Q: How would you summarise how you arrived at the current awkward situation?
A: One of our biggest failures was the inability to manage a coalition. One thing we must blame Kibaki for is his failure to lead a coalition and his decision to rely on cabal politics. It is no wonder that corruption came back. We are relying on the State instead of a party.
Q: What has absence of a party got to do with existence of corruption?
A: A party can discipline members. Right now, we are relying on the State that has civil servants employed to fight corruption. Those civil servants are employed by the ministers and are under those ministers. There is little a civil servant can do. Ministers are politicians. There are things they cannot discuss with civil servants, including the Head of Civil Service. But they would discuss those things with party leaders.

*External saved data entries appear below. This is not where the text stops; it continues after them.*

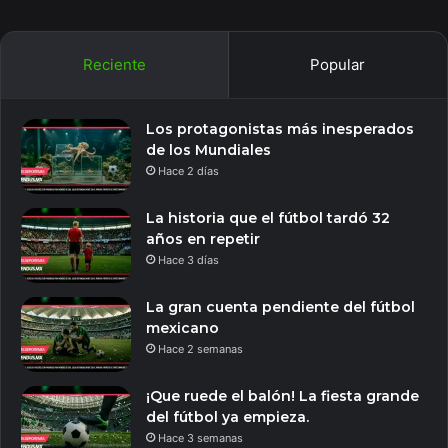
Reciente
Popular
Los protagonistas más inesperados
de los Mundiales
Hace 2 días
La historia que el fútbol tardó 32
años en repetir
Hace 3 días
La gran cuenta pendiente del fútbol
mexicano
Hace 2 semanas
¡Que ruede el balón! La fiesta grande
del fútbol ya empieza.
Hace 3 semanas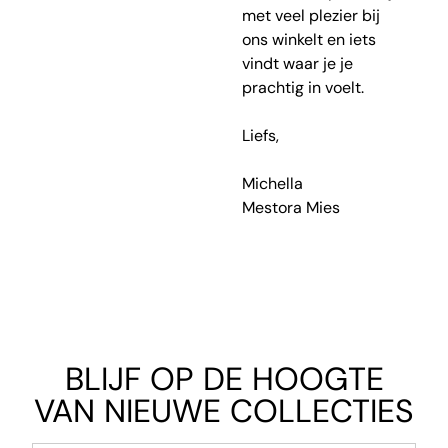
met veel plezier bij
ons winkelt en iets
vindt waar je je
prachtig in voelt.
Liefs,
Michella
Mestora Mies
BLIJF OP DE HOOGTE
VAN NIEUWE COLLECTIES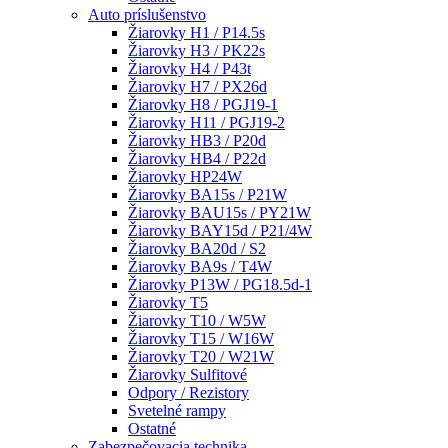
Auto príslušenstvo
Žiarovky H1 / P14.5s
Žiarovky H3 / PK22s
Žiarovky H4 / P43t
Žiarovky H7 / PX26d
Žiarovky H8 / PGJ19-1
Žiarovky H11 / PGJ19-2
Žiarovky HB3 / P20d
Žiarovky HB4 / P22d
Žiarovky HP24W
Žiarovky BA15s / P21W
Žiarovky BAU15s / PY21W
Žiarovky BAY15d / P21/4W
Žiarovky BA20d / S2
Žiarovky BA9s / T4W
Žiarovky P13W / PG18.5d-1
Žiarovky T5
Žiarovky T10 / W5W
Žiarovky T15 / W16W
Žiarovky T20 / W21W
Žiarovky Sulfitové
Odpory / Rezistory
Svetelné rampy
Ostatné
Zabezpečovacia technika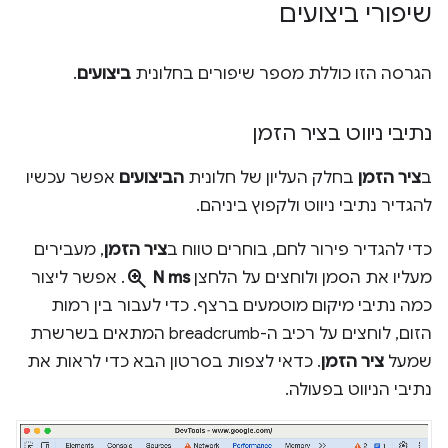
שיפורי ביצועים
הגרסה הזו כוללת מספר שיפורים בחלונית
ביצועים
.
נתיבי ניווט בציר הזמן
ב
ציר הזמן
בחלק העליון של חלונית
הביצועים
אפשר עכשיו
להגדיר נתיבי ניווט ולקפוץ ביניהם.
כדי להגדיר פירור לחם, בוחרים טווח ב
ציר הזמן
, מעבירים
zoom_in
מעליו את הסמן ולוחצים על הלחצן
N ms
. אפשר ליצור
כמה נתיבי מיקום מוטמעים ברצף. כדי לעבור בין רמות
הזום, לוחצים על רכיב ה-breadcrumb המתאים בשרשרת
שמעל
ציר הזמן
. כדאי לצפות בסרטון הבא כדי לראות את
נתיבי הניווט בפעולה.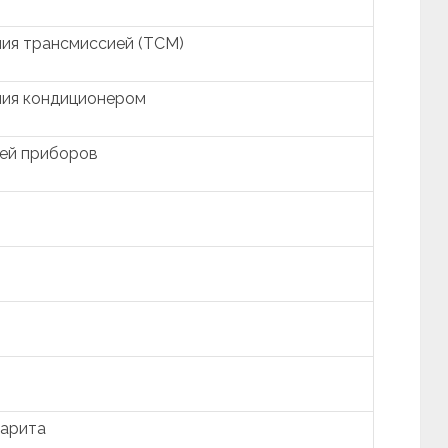
ия трансмиссией (TCM)
ния кондиционером
ией приборов
барита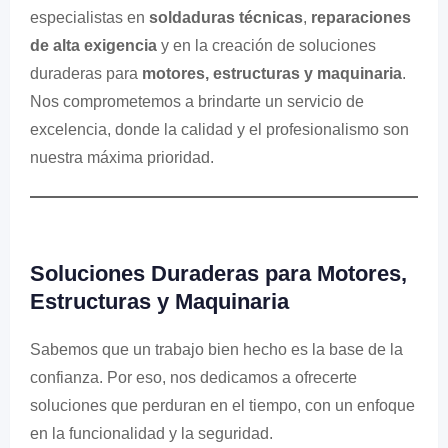
especialistas en
soldaduras técnicas
,
reparaciones
de alta exigencia
y en la creación de soluciones
duraderas para
motores, estructuras y maquinaria
.
Nos comprometemos a brindarte un servicio de
excelencia, donde la calidad y el profesionalismo son
nuestra máxima prioridad.
Soluciones Duraderas para Motores,
Estructuras y Maquinaria
Sabemos que un trabajo bien hecho es la base de la
confianza. Por eso, nos dedicamos a ofrecerte
soluciones que perduran en el tiempo, con un enfoque
en la funcionalidad y la seguridad.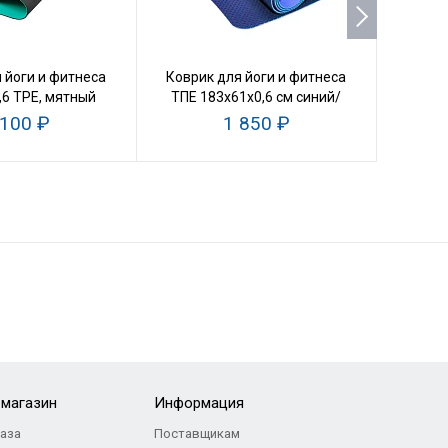
 йоги и фитнеса
Коврик для йоги и фитнеса
Коври
,6 TPE, мятный
ТПЕ 183х61х0,6 см синий/
скл
голубой
 100 ₽
1 850 ₽
-магазин
Информация
каза
Поставщикам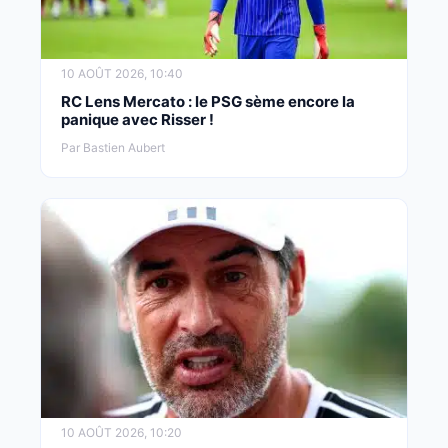
10 AOÛT 2026, 10:40
RC Lens Mercato : le PSG sème encore la
panique avec Risser !
Par Bastien Aubert
10 AOÛT 2026, 10:20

Q: Have you discussed these things with the President?
A: I tried to tell the President from the start not to let Narc die. I asked the President to consult and even form a committee to help him run various things. Nothing doing. I kept my calm. But with the referendum, I decided that we have to intervene politically or the nation sinks. The Wako Draft is the emergence of cabal politics at its worst.
Q: Did the President see sense in what you were telling him? Did he appreciate?
A: He appreciated, but nothing ever worked. He never had organs for consultations. Narc institutions were destroyed. Things were left to civil servants. The Head of Civil Service became the Prime Minister by default. Democracy relies on party institutions.
Q: Aren't there things you are happy with in this government?
A: Political decay has messed us up. But the State is running. Young, energetic ministers are working and I am happy with what we have done at the Planning ministry. In the recent UN meeting in New York, Kenya was the only country in the world that delivered needs assessment complete with costs of Millennium Development Goals. The economy is growing at five per cent. That is the State working. But we have failed to contain corruption because we have no party. At the level of State, I am the boss of the civil servants. At the party, my being a minister would not matter.
Q: There is talk that Treasury may print money to finance the referendum campaigns. Is that a real possibility?
A: It is real. They want to print Sh500 million to finance the Banana campaign. The argument they are using is that the economy is strong enough to absorb that excess money. It will take us back to the era of high interest rates and inflation. But they say it will not.